Police have found no corroborating evidence that the yeshiva boys were armed.Attorneys on both sides of the civil suit downplayed Baz’s refusal to testify. “The testimony was unimportant,” said Thomas Barr of the Manhattan firm Cravath, Swaine and Moore, who is representing the Halberstam family pro bono. “We don’t argue that there is a difference between foreseeing in general what is going to happen when you sell these guns and foreseeing that Rashid Baz is going to shoot some kids on the Brooklyn Bridge on March 1, 1994. The law doesn’t require us to.”

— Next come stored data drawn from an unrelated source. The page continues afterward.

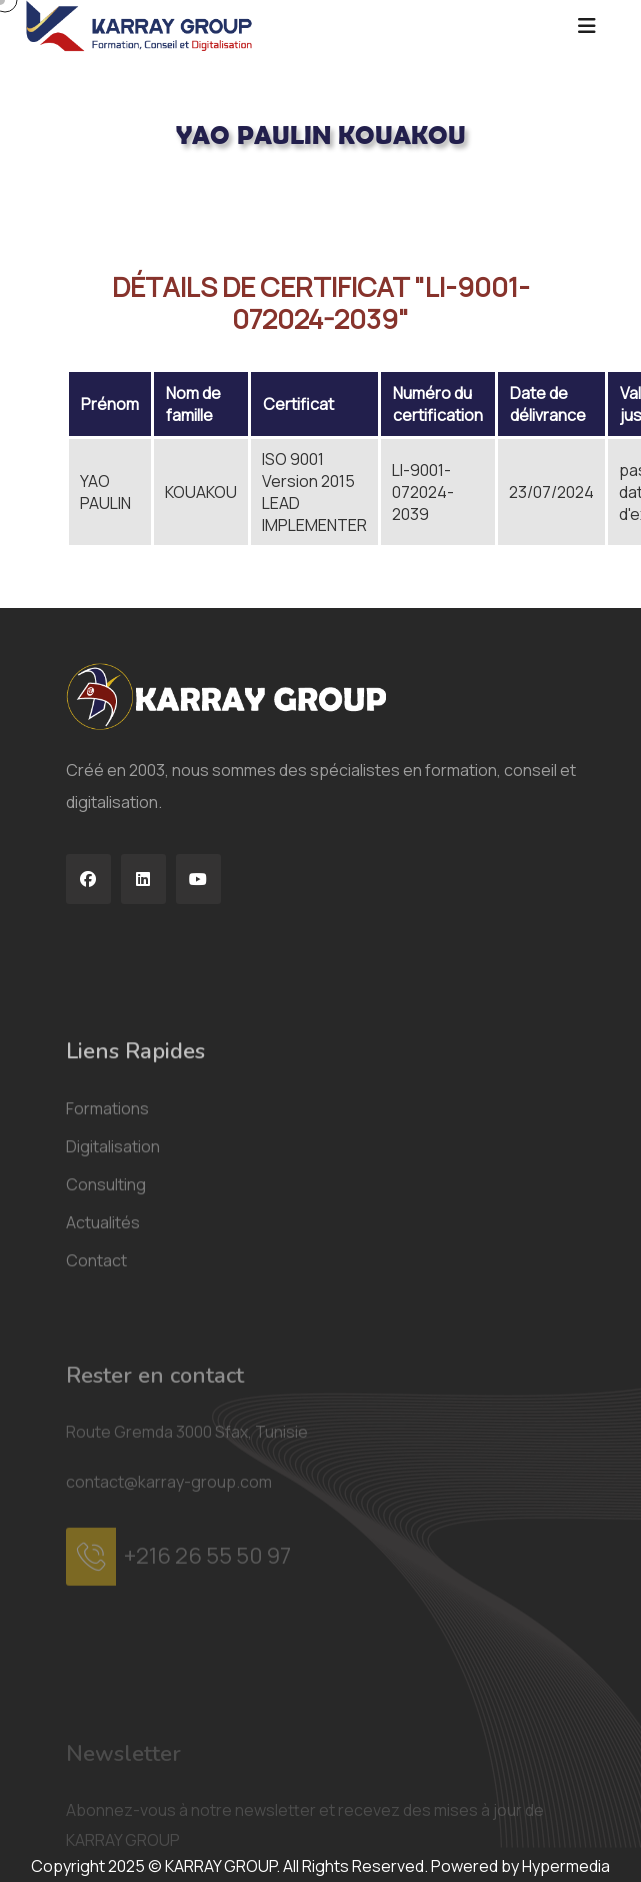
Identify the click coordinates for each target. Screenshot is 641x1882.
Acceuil (92, 201)
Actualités (103, 1397)
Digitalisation (113, 1321)
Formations (107, 1283)
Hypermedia (566, 1866)
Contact (96, 1435)
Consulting (106, 1359)
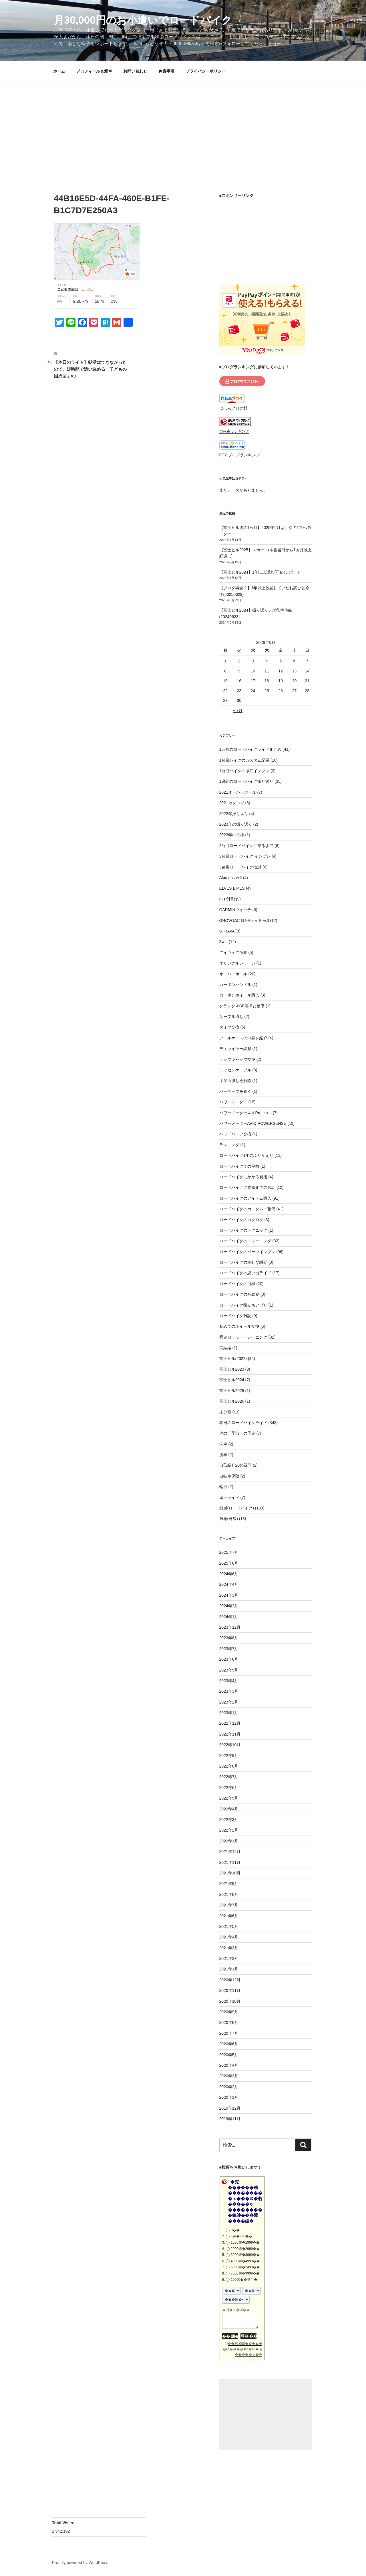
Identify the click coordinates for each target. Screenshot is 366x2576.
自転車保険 (229, 1476)
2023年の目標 (231, 834)
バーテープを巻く (235, 1091)
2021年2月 (228, 1958)
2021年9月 (228, 1883)
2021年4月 (228, 1937)
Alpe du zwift (230, 877)
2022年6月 (228, 1787)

Defense attorney Daniel Kane of Atlanta, Ga., who conducted a deposition of Baz in prison last year, before Baz was represented by his current lawyers, said he had expected that Baz would plead the Fifth Amendment. But he said he wanted the jury to see Baz in person.
“We wanted them to have a visual, a sense of the man who pulled the trigger,” said Kane.
During examination of several witnesses called last week by the plaintiff — survivors of the bridge attack — Kane alluded to the violence that took place in Hebron several days before the incident. The questions were an apparent attempt to link the two incidents, although neither Baz nor his lawyers ever asserted in court that the Lebanese-born gunman was acting in retaliation for the death of 29 Muslims at the hands of a Jewish settler.
Outside the courtroom on Tuesday, Kane and his co-counsel, Steven Harfenist, who represents the Daniel-owned companies, accused the plaintiff lawyers of manipulating the court in order to get the case before Judge Weinstein.
Both Barr and Richard Davis, who represents Sosonkin, are members of a lawyers committee that champions anti-gun cases.
“The plaintiffs lied [in their papers] and said this case was related to another case before Judge Weinstein,” said Harfenist.
But Davis replied that “they never raised this issue when they had the chance to do so in the year and a half before the case.” He said the other case Weinstein is presiding over also involves a Daniel-owned company.
Harfenist further accused the opposing counsel of exploiting Sosonkin and the Halberstam family. “They are being used by these lawyers for a political agenda, and personally I feel sorry about that.”
But Davis replied: “We would be more than happy if Ari Halberstam wasn’t dead and Nachum Sosonkin didn’t have a bullet in his head and we didn’t have to be here.”
Closing arguments in the 2-week-old trial were expected Wednesday. The case will likely go to the jury of seven women and five men as early as Thursday.